*Source information*.
[Start of section]
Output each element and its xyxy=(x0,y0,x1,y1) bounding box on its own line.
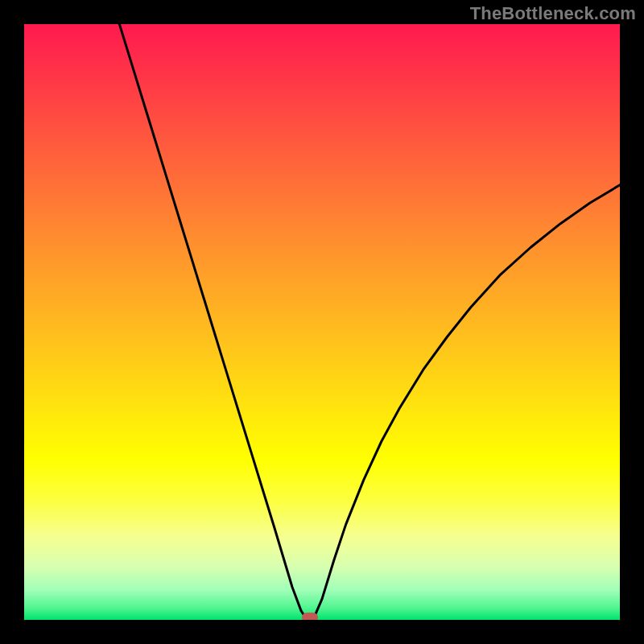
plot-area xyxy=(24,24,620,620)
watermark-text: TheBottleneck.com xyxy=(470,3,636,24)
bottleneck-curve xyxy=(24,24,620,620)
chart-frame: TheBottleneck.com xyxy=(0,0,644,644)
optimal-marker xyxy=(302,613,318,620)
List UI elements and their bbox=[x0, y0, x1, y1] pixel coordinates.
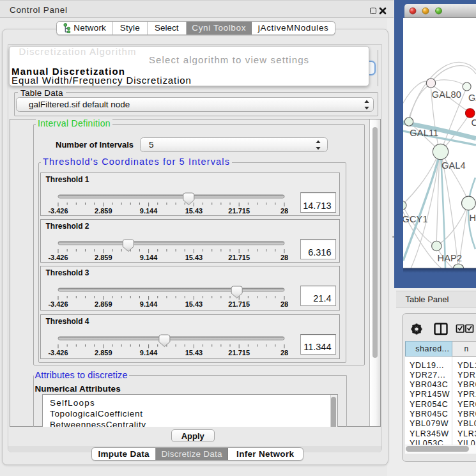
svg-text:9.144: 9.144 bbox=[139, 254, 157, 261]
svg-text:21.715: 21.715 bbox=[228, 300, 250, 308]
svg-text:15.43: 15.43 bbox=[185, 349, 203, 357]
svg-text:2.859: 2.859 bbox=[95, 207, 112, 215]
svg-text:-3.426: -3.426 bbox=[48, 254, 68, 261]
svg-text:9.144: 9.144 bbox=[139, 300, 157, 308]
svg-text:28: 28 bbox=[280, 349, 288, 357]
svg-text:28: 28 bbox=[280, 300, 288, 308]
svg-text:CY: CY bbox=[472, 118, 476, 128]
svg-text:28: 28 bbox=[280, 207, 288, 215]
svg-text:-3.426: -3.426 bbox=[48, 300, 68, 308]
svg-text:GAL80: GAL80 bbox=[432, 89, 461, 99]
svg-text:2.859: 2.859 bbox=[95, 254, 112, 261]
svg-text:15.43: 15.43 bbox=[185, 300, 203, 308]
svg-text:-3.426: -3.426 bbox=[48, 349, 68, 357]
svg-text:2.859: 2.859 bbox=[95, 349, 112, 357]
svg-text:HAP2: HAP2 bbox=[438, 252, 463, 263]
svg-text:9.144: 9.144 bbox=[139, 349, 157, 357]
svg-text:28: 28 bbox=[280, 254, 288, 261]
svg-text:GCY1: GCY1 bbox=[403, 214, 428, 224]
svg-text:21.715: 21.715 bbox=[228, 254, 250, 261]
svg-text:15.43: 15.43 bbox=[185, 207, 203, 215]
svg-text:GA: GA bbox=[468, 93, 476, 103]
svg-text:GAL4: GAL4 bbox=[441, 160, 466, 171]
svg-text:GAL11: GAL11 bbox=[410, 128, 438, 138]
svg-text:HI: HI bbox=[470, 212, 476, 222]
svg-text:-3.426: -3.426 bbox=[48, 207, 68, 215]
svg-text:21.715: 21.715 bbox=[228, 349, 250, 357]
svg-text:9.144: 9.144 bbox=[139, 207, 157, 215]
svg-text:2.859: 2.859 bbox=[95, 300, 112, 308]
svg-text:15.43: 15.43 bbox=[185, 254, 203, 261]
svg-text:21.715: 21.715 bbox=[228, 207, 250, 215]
[End of section]
Copy from the entries only those lines that hold the word "TheBottleneck".

*Answer for the task*.
watermark-text: TheBottleneck.com xyxy=(470,3,636,24)
chart-frame: TheBottleneck.com xyxy=(0,0,644,644)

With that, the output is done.